Transcribed page contents
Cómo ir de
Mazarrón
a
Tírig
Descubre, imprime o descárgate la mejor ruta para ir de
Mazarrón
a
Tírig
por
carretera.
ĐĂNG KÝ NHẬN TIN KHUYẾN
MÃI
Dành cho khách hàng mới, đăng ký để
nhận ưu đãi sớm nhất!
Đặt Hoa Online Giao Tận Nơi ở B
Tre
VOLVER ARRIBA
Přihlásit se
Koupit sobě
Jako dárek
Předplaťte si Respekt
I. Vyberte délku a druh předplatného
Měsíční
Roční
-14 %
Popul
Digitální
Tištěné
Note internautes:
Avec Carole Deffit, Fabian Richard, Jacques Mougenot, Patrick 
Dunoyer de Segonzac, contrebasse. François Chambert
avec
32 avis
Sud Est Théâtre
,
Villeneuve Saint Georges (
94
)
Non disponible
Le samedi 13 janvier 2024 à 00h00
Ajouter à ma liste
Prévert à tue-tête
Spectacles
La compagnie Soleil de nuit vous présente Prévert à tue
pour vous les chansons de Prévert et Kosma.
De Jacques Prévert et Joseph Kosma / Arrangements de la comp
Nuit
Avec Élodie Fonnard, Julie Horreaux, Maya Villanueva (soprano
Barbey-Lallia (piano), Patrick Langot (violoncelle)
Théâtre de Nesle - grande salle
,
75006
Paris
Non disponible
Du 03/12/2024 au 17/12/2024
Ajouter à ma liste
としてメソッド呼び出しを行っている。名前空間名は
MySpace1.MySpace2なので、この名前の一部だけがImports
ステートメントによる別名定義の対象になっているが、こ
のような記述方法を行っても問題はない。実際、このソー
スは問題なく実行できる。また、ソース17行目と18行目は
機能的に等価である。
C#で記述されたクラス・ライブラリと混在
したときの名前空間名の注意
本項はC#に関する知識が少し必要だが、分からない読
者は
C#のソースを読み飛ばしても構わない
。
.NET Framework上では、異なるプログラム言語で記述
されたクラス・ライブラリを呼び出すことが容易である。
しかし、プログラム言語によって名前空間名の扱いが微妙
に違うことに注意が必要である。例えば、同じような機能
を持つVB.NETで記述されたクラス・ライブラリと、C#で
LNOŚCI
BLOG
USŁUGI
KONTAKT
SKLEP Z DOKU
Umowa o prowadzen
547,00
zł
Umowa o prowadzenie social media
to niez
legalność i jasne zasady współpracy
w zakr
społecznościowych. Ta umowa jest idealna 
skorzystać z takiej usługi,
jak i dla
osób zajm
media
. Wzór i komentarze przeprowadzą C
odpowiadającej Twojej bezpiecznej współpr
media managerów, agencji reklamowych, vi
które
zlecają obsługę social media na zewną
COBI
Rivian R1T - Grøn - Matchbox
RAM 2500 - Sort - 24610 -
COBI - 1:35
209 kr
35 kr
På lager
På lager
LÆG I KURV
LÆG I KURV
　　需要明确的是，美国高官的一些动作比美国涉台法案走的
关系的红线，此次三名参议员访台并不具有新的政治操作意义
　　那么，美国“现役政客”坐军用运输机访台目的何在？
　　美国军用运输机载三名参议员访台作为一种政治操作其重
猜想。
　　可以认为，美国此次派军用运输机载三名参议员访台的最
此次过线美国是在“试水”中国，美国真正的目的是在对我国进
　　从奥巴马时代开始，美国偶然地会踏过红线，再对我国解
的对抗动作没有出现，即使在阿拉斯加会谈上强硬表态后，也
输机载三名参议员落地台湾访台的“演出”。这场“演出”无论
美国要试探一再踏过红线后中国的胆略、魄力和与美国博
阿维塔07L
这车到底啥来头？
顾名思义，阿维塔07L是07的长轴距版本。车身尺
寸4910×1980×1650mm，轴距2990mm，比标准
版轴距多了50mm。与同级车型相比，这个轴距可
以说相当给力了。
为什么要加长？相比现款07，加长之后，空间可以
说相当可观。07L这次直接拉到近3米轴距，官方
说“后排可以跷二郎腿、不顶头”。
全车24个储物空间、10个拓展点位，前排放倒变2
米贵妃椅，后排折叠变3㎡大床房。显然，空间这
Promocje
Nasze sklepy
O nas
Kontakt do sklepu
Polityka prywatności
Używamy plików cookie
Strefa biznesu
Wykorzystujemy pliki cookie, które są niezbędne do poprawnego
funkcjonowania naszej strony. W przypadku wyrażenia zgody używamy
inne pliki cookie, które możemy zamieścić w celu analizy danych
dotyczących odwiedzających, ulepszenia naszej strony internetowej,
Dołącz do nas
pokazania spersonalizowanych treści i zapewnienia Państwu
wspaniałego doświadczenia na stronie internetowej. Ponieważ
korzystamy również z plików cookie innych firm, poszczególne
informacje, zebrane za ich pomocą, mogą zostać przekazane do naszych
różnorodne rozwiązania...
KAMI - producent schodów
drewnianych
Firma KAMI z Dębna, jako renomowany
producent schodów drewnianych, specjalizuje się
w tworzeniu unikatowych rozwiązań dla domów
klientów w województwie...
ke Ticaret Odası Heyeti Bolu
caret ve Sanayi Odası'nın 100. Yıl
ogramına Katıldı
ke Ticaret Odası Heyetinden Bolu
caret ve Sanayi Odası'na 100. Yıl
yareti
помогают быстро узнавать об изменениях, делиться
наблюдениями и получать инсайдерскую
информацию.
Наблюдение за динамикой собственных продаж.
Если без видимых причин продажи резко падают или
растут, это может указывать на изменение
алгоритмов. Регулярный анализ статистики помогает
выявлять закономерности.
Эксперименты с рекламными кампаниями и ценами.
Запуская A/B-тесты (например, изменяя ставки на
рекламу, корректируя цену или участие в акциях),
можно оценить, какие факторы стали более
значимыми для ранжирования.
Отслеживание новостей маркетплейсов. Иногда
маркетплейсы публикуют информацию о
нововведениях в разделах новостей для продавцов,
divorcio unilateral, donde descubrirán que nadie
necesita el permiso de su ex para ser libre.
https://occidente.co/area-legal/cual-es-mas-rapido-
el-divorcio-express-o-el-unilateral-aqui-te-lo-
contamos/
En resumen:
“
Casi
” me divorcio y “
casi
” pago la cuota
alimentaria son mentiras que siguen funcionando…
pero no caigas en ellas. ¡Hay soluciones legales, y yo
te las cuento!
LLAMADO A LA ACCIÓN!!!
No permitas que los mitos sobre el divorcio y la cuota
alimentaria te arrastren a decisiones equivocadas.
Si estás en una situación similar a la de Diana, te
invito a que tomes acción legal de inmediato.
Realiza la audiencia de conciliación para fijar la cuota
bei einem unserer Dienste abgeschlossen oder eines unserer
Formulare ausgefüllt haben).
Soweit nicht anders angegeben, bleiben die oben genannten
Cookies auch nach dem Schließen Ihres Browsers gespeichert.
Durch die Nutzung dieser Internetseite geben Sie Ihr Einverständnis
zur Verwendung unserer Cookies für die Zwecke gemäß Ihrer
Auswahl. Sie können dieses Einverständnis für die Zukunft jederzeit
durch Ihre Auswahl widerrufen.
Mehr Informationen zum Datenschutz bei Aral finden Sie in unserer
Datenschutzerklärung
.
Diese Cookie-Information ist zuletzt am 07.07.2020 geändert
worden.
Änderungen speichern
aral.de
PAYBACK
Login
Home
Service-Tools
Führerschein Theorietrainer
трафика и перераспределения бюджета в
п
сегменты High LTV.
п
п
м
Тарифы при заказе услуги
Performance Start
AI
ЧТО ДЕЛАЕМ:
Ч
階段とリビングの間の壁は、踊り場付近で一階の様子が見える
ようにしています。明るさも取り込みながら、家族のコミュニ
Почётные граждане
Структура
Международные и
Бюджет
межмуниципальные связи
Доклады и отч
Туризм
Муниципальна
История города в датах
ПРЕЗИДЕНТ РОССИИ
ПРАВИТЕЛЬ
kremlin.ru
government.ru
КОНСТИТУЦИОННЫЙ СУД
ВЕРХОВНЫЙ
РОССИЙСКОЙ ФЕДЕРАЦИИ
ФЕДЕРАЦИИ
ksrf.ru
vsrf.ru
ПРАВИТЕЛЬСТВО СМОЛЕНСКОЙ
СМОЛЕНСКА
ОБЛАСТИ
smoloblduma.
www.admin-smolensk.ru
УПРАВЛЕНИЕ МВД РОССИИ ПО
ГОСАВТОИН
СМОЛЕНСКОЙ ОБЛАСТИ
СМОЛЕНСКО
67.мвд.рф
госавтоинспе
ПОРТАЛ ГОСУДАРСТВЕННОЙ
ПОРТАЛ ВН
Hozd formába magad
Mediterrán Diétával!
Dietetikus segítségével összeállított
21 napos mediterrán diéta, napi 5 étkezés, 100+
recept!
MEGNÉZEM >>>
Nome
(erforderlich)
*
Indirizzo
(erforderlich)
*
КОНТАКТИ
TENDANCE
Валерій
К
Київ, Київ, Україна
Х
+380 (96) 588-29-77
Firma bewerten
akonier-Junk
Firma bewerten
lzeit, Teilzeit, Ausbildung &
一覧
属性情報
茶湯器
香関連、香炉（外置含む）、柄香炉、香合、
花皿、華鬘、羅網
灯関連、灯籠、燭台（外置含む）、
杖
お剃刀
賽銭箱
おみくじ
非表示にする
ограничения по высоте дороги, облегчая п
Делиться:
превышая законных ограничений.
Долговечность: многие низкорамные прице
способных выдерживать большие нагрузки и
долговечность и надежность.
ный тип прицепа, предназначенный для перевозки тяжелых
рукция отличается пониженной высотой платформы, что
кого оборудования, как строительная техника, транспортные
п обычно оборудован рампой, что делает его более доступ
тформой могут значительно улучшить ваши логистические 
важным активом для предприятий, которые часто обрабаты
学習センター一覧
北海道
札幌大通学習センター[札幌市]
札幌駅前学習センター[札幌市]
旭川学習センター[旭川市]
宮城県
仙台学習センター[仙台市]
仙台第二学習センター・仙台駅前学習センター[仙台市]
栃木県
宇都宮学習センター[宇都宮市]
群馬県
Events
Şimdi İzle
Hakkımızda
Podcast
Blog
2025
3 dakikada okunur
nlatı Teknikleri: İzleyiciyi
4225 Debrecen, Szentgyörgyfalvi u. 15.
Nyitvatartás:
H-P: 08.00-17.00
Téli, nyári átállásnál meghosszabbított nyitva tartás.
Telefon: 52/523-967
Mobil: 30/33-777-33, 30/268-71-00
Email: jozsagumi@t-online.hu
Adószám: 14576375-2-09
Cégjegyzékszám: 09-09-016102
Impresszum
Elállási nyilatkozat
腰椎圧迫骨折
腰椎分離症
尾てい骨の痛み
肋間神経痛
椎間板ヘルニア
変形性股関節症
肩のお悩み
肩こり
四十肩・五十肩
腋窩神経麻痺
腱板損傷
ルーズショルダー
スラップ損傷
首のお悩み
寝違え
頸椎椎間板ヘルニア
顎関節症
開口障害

## WHAT TO PRODUCE
If a line in the data above holds the string "plików", copy it.

## SOLUTION BELOW
Używamy plików cookie
korzystamy również z plików cookie innych firm, poszczególne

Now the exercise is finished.